Hans Thiersch und Klaus Grunwald erweitern Habermas' Modell. Der Begriff der Lebenswelt ist ursprünglich eine beschreibende, phänomenologische Bezeichnung. Aufgabe jedes Einzelnen sei es, alle Aufgaben in der jeweiligen Lebenswelt lösen zu können. Allerdings bestimmt der Mensch selbst, was hinterfragt wird und was nicht. Des Weiteren wird die Lebenswelt untergliedert in Lebensräume und Lebensfelder, wie z. B. Eltern, Familie, Peergroup, Schule, Arbeit und Internet (Grunwald & Thiersch 2008).

Anne Honer geht noch einen Schritt weiter und definiert die Lebenswelten in „kleine soziale Lebenswelten“. Gemeint sind „strukturierte Fragmente der Lebenswelt“.

„Eine kleine soziale Lebens-Welt ist das Korrelat des subjektiven Erlebens der Wirklichkeit einer Teil- bzw. Teilzeit-Kultur“ (Honer 2011, S. 23).

Fokussiert man nun den Blick auf Jugendliche und deren Alltag, wirkt es zunächst unproblematisch, ein Nebeneinander verschiedener kleiner Lebenswelten anzunehmen. Jugendliche halten sich viel in der Schule auf, in der Klasse, auf Pausenhöfen, auf denen die Jugendlichen den Kontakt zu Freunden suchen, also kurzzeitig in jeweils andere kleine Lebenswelten eintauchen. Genauso wichtig sind die kleinen Lebenswelten Jugendlicher in der Familie, in der eigenen oder in der der Freunde, insbesondere bei außerschulischen Aktivitäten in den Peergroups und in der Welt des Internets sowie bei Computerspielen. Nicht immer lassen sich diese Lebenswelten jedoch genau voneinander abgrenzen. Dennoch verfügen Jugendliche über ein klares Bewusstsein, in welcher kleinen sozialen Lebenswelt sie sich gerade bewegen und welche Regeln dort gelten.

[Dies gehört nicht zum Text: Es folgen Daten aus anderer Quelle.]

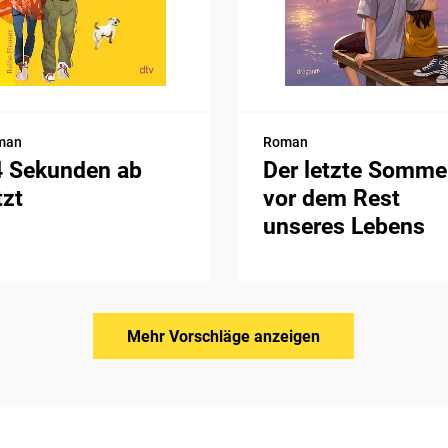
man
Roman
4 Sekunden ab
Der letzte Somme
tzt
vor dem Rest
unseres Lebens
Mehr Vorschläge anzeigen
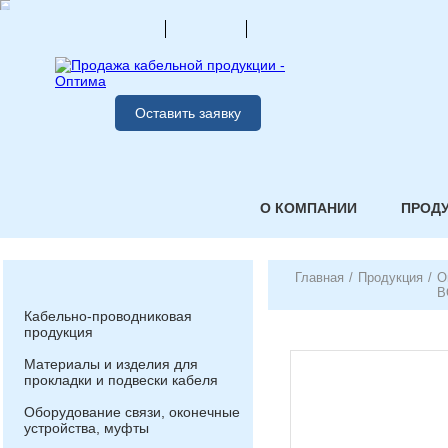
Оставить заявку
О КОМПАНИИ
ПРОД
Главная
/
Продукция
/
О
В
Кабельно-проводниковая
продукция
Материалы и изделия для
прокладки и подвески кабеля
Оборудование связи, оконечные
устройства, муфты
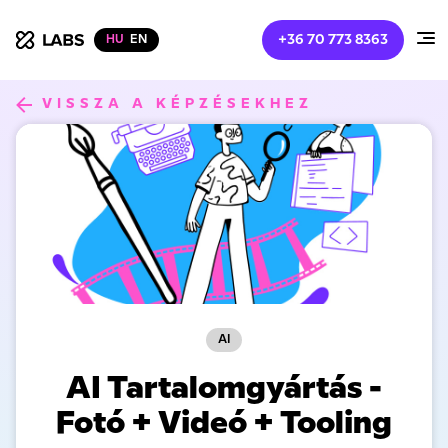
+36 70 773 8363
HU
EN
xLabs
VISSZA A KÉPZÉSEKHEZ
AI
AI Tartalomgyártás -
Fotó + Videó + Tooling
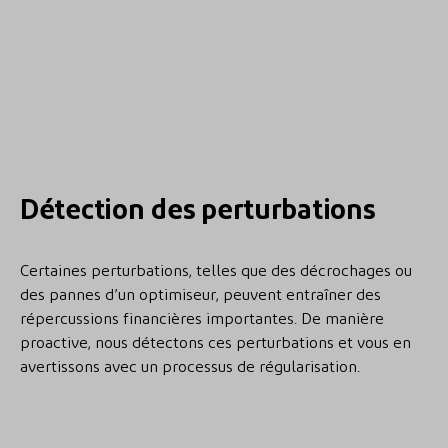
Détection des perturbations
Certaines perturbations, telles que des décrochages ou
des pannes d’un optimiseur, peuvent entraîner des
répercussions financières importantes. De manière
proactive, nous détectons ces perturbations et vous en
avertissons avec un processus de régularisation.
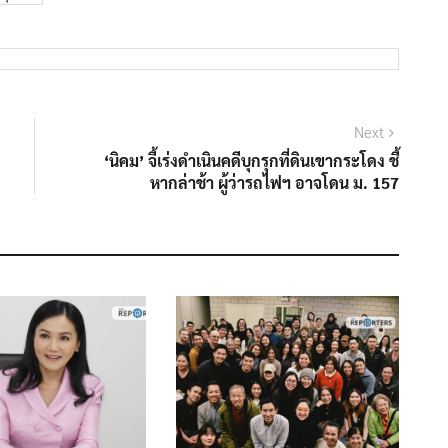
Next
Next
post:
‘นิคม’ จี้เร่งดำเนินคดีบุกรุกที่ดินเขากระโดง ชี้
หากล่าช้า ผู้ว่ารถไฟฯ อาจโดน ม. 157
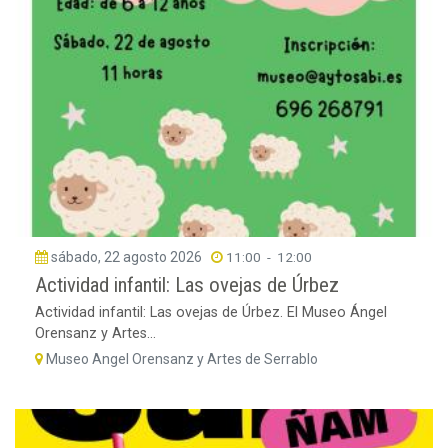
sábado, 22 agosto 2026
11:00
-
12:00
Actividad infantil: Las ovejas de Úrbez
Actividad infantil: Las ovejas de Úrbez. El Museo Ángel
Orensanz y Artes...
Museo Angel Orensanz y Artes de Serrablo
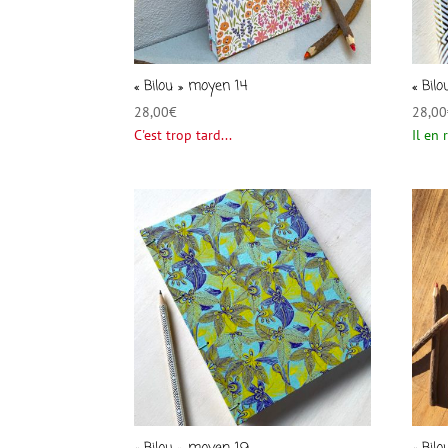
« Bilou » moyen 14
« Bil
28,00
€
28,00
C'est trop tard...
Il en 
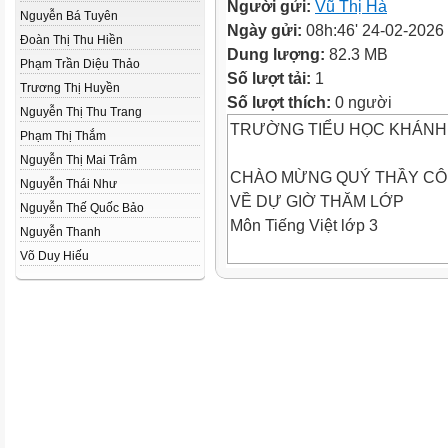
Người gửi:
Vũ Thị Hà
Nguyễn Bá Tuyên
Ngày gửi:
08h:46' 24-02-2026
Đoàn Thị Thu Hiền
Dung lượng:
82.3 MB
Phạm Trần Diệu Thảo
Số lượt tải:
1
Trương Thị Huyền
Số lượt thích:
0 người
Nguyễn Thị Thu Trang
TRƯỜNG TIỂU HỌC KHÁNH
Phạm Thị Thắm
Nguyễn Thị Mai Trâm
CHÀO MỪNG QUÝ THẦY CÔ
Nguyễn Thái Như
VỀ DỰ GIỜ THĂM LỚP
Nguyễn Thế Quốc Bảo
Môn Tiếng Việt lớp 3
Nguyễn Thanh
Võ Duy Hiếu
BÀI 8: TẠM BIỆT MÙA HÈ (T1
Giáo viên: Vũ Thị Hà
Lớp: 3B
Khởi động
Bức tranh vẽ gì?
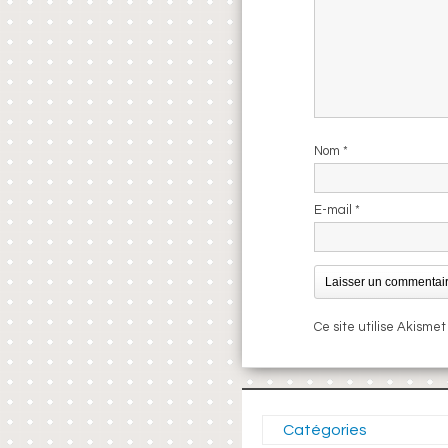
Nom
*
E-mail
*
Ce site utilise Akismet
Catégories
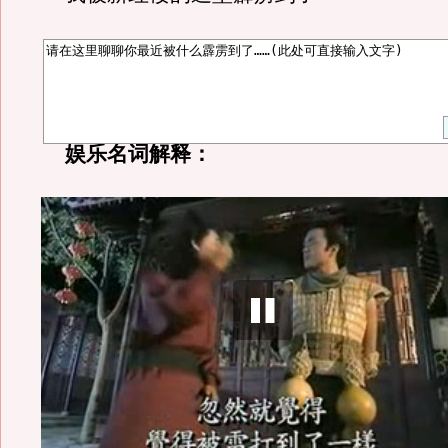
娱乐名词解释：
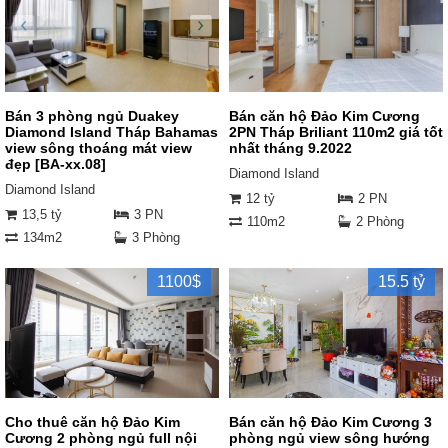
Bán 3 phòng ngủ Duakey
Bán căn hộ Đảo Kim Cương
Diamond Island Tháp Bahamas
2PN Tháp Briliant 110m2 giá tốt
view sông thoáng mát view
nhất tháng 9.2022
đẹp [BA-xx.08]
Diamond Island
Diamond Island
12 tỷ
2 PN
13,5 tỷ
3 PN
110m2
2 Phòng
134m2
3 Phòng
1100$
15.5 tỷ
Cho thuê căn hộ Đảo Kim
Bán căn hộ Đảo Kim Cương 3
Cương 2 phòng ngủ full nội
phòng ngủ view sông hướng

Einen noch differenzierteren Blick auf die Lebenswelten Jugendlicher verschafft die aktuelle SINUS-Studie u18 von 2012. Sie kategorisiert diese in soziokulturell sehr heterogene Felder, wie z. B. sozialökologische, expeditive, konservativ-bürgerliche, adaptiv-pragmatische, materialistisch-hedonistische, experimentalistisch-hedonistische und prekäre Parteien (vgl. Calmbach/Borchard/Flaig 2011).

2.1.1 Eltern und Familie

Eine der wichtigsten Bezugsgruppen Jugendlicher ist unter gewöhnlichen Voraussetzungen die eigene Familie bzw. die Herkunftsfamilie. Sie ist für die meisten Jugendlichen unentbehrlich, stellt sie doch immerhin das soziale und emotionale „Trainingslager“ dar, um sich zu behaupten und nicht leicht zu erlangende soziale Kompetenzen einzuüben, die die Jugendlichen für die Lebensbewältigung und die Beziehungsarbeit benötigen. Das bedeutet:

„Familie bietet nicht nur emotionalen Schutz, sondern auch wichtige Lernmöglichkeiten. Gleichzeitig schafft sie einen Raum, in dem die Individuation des Menschen vorausschreitet, in dem die Balance und Verbundenheit eingeübt werden kann.“ (Fend 2000, S. 303).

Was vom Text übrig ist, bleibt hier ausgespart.